Syria Snap Analysis: New Patterns in a Bloodier Conflict
Tracer fire, or perhaps even rockets, reportedly fired from regime aircraft over Darayya Wendesday night.
On Wednesday, 184 people were killed by regime forces, according to activists. The deaths were spread across nearly every region of the country and pointed to a new practice deployed in recent days --- the execution of civilians in areas where insurgents have been active. The Local Coordination Committees report:
100 martyrs were reported in Damascus and its suburbs, including 46 executed in Qaboun, 25 executed in Kafar Souseh, and 7 executed in Nahr Aisha; 25 martyrs were reported in Idlib; 22 in Homs; 17 in Daraa; 11 in Aleppo; 4 in Hama; 3 in Deir Ezzor; 1 in Hasakeh; and 1 in Lattakia.
Two eyewitness reports, both covered by Scott Lucas early this morning (see Live Coverage), describe this pattern of executions in detail. Sometimes the Free Syrian Army launches an attack, sometimes they are attacked and they withdraw, and sometimes they move into an area to react to regime forces moving into that area. But once the insurgent forces leave, arrests are made, and hours later bodies are found.
Most of these casualties are civilians. With 184 dead on Wednesday, 230 on Tuesday, and 150 killed on Monday, the three-day death toll stands at 564, according to the Local Coordinating Committees --- a strikingly high number for a period that lacked pitched battles or headline episodes.
The clashes of recent days have been far more widespread, but smaller in scale. The Free Syrian Army is conducting more guerrilla-style warfare, individual attacks designed to remove the regime's initiative, cramp its supply lines, soften its hardened locations, and damped its morale.

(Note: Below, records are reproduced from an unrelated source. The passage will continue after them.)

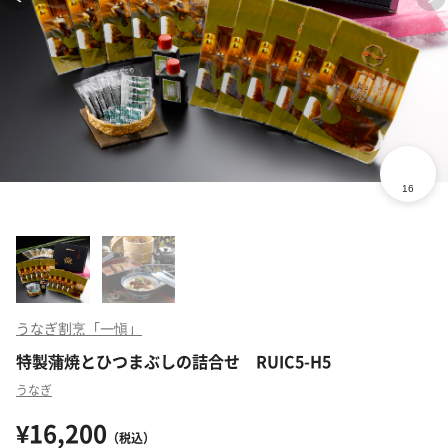
うなぎ割烹「一愼」
特製蒲焼とひつまぶしの詰合せ RUIC5-H5
うなぎ
¥16,200
（税込）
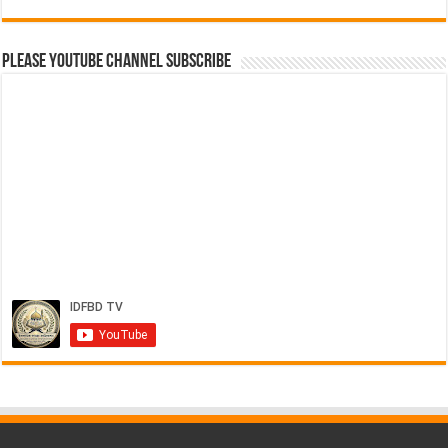
Please Youtube Channel Subscribe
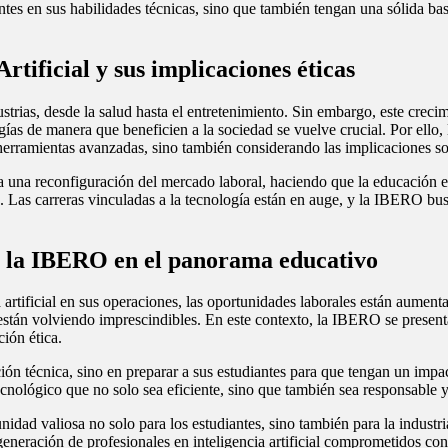
s en sus habilidades técnicas, sino que también tengan una sólida base e
rtificial y sus implicaciones éticas
ustrias, desde la salud hasta el entretenimiento. Sin embargo, este crecim
ías de manera que beneficien a la sociedad se vuelve crucial. Por ello,
herramientas avanzadas, sino también considerando las implicaciones s
o a una reconfiguración del mercado laboral, haciendo que la educación e
. Las carreras vinculadas a la tecnología están en auge, y la IBERO bu
de la IBERO en el panorama educativo
 artificial en sus operaciones, las oportunidades laborales están aumen
 se están volviendo imprescindibles. En este contexto, la IBERO se pres
ión ética.
ión técnica, sino en preparar a sus estudiantes para que tengan un imp
r tecnológico que no solo sea eficiente, sino que también sea responsable 
nidad valiosa no solo para los estudiantes, sino también para la indust
generación de profesionales en inteligencia artificial comprometidos co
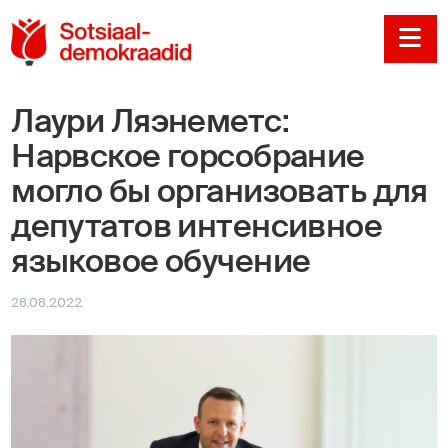
Sotsiaaldemokraadi
Na
Лаури Ляэнеметс:
Нарвское горсобрание
могло бы организовать для
депутатов интенсивное
языковое обучение
28.08.2022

The response to those attacks has been disproportionate, indiscriminate, and ruthless, with the civilians paying the highest toll.
Underlying all of this violence, however, is the pattern of increased insurgent activity in every region. The battle lines have not shifted much this week, at least not in Aleppo, Idlib, or Damascus, but the Free Syrian Army has held its ground in many areas, has gained territory in Deir Ez Zor, and is beginning to show the first signs of a potential threat to the military in Daraa Province. The regime's brutal response to this growing threat is, perhaps, the most desperate strategy that we have seen yet, perhaps evidence that the regime is nervous that it is losing momentum.

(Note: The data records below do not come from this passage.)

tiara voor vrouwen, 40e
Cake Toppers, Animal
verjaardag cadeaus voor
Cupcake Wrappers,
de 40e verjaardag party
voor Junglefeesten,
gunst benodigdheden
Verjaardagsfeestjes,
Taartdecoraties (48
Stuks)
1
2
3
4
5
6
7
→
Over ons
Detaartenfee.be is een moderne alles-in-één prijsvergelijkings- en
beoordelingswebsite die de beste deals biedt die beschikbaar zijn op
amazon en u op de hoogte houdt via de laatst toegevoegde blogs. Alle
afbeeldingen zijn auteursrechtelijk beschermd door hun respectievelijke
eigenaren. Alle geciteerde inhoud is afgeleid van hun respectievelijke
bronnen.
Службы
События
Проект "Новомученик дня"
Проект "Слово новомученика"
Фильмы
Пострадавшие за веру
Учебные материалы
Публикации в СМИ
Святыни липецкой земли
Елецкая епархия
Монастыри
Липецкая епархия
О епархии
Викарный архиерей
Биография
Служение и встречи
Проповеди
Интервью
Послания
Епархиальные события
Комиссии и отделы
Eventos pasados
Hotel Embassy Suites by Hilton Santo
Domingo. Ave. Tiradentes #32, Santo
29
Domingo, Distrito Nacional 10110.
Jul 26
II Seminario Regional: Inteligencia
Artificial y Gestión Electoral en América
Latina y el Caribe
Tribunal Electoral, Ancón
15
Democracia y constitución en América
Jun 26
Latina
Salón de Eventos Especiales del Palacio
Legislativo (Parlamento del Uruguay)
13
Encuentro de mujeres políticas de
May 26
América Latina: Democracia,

For now, the cores of several key cities (Damascus, Daraa, Hama) remain firmly within the fist of the Assad regime. As long as Aleppo remains a stalemate, this is unlikely to change soon.
The wild card, however, is Deir Ez Zor. If the city, and the few around it, fall to the Free Syrian Army, the military calculus in Aleppo, and Idlib, and maybe even Homs, starts to change significantly.
In a few more hours we'll see how the day plays out.